# Too much charcoal?



## Gocubs1815

So I'm new to smoking and using charcoal grills.

Was watching a few videos and the thought crossed my mind about burning charcoal. What happens if you light up and put too much charcoal in your grill? 

Most people I've seen using like a Webber Kettle are putting like half a chimney in there. What would happen if you put too much in the grill/smoker? I'm guessing there would be too much heat, but what would you do if you had too many coals? Could you still control the heat with the dampers?

Are there any resources to determine how much charcoal you'd need given the size smoker you're using and the temp you want to cook at?


----------



## noboundaries

Good question, but charcoal can be reused especially in a Weber. Once you're done grilling or smoking, put on the lid, close all the vents, and the fire will choke out. Next time you want to use the Weber, put a few new briquettes in the chimney, knock the loose ash off the used and add them to the chimney. Fire it up, get them hot, and start cooking. Snuff the fire when done and repeat.
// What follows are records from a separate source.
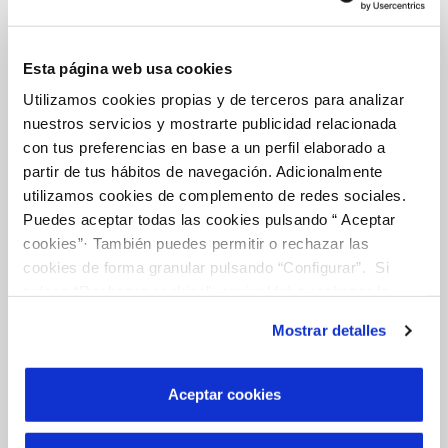
Esta página web usa cookies
Tu Agua
Utilizamos cookies propias y de terceros para analizar
nuestros servicios y mostrarte publicidad relacionada
con tus preferencias en base a un perfil elaborado a
NUESTRO PAPEL EN EL CICLO URBANO
partir de tus hábitos de navegación. Adicionalmente
CALIDAD
utilizamos cookies de complemento de redes sociales.
Puedes aceptar todas las cookies pulsando “ Aceptar
ACTUACIONES EN LA RED
cookies”· También puedes permitir o rechazar las
cookies de forma granular pulsando “Configurar”. Si
CUIDADOS DEL AGUA
pulsas “Rechazar cookies”, equivaldrá a rechazar la
instalación de todas las cookies salvo las necesarias que
Mostrar detalles
son indispensables para que el sitio web funcione y que
por tanto no se pueden desactivar. Puedes consultar
Conócenos
más información en nuestra
Política de Cookies
Aceptar cookies
SOBRE NOSOTROS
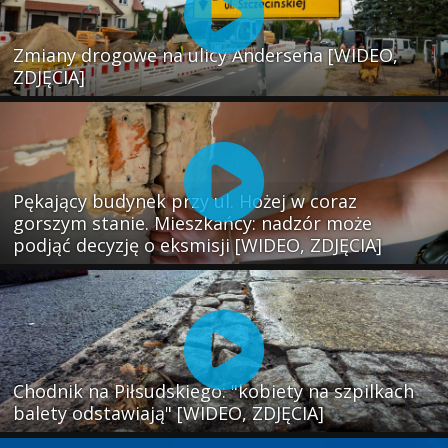
Zmiany drogowe na ulicy Andersena [WIDEO,
ZDJĘCIA]
Pękający budynek przy ul. Hożej w coraz
gorszym stanie. Mieszkańcy: nadzór może
podjąć decyzję o eksmisji [WIDEO, ZDJĘCIA]
Chodnik na Piłsudskiego: "kobiety na szpilkach
balety odstawiają" [WIDEO, ZDJĘCIA]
Personally, I ALWAYS use my charcoal baskets in my Weber kettle. It makes it easy to de-ash and load the chimney. I usually use about 3/4 of a large chimney of new and used charcoal to fire up my Weber Kettle.

Finally,  if you understand the fire triangle of heat-fuel-air, you can use air to control how hot or cool your fire is regardless of how much fuel is loaded. Lots of air, lots of heat (hot briquettes), and you have a hot fire.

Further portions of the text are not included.